I do not get why I have to do this manually, why they become stale like this.
Rebooting the host does not fix this.
Is there any way I can mass reschedule all of them?
can you please share the server specs of the Checkmk server? (CPU, RAM)
And can you share how many hosts and services you are trying to monitor with that affected Checkmk site?
Is it only the discovery service with the timeout problem?
If yes - i would go to the command line and do a cmk --debug -vvI hostname to check what happens at discovery time.
Hi. Just to say, we experienced this problem recently as well. But cmk --debug -vvI would generally work fine for us, and if we rescheduled that check it would go green again.
We fixed it by doing a “Reschedule Active Checks” on all the Check_MK Discovery services, spread over 60 minutes.
My theory is that maybe the checks all got bunched up together somehow, and then were all trying to run simultaneously. Is that possible?
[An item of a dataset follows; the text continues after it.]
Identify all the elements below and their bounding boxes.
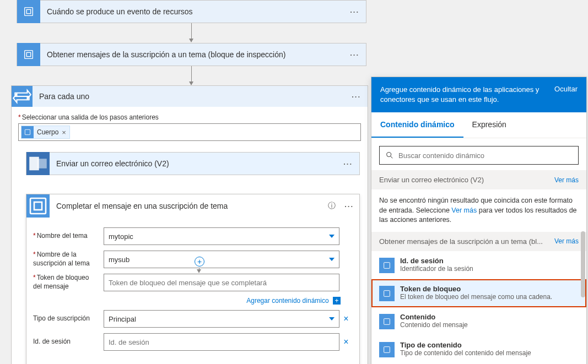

I too am seeing this with CRE version 2.3.0p36. We’ve recently upgraded from 2.0.0 but we’ve also recently added some 400 Windows hosts onone site and that site is having the problem.
It seems that all discoveries run at the same time, per schedule. It causes load on the site’s server, but the network is probably the more constrained choke point. So, adding more CPU or memory will probably not work around the problem.
What I really need is to spread the discovery checks out over time. I don’t know how to do that.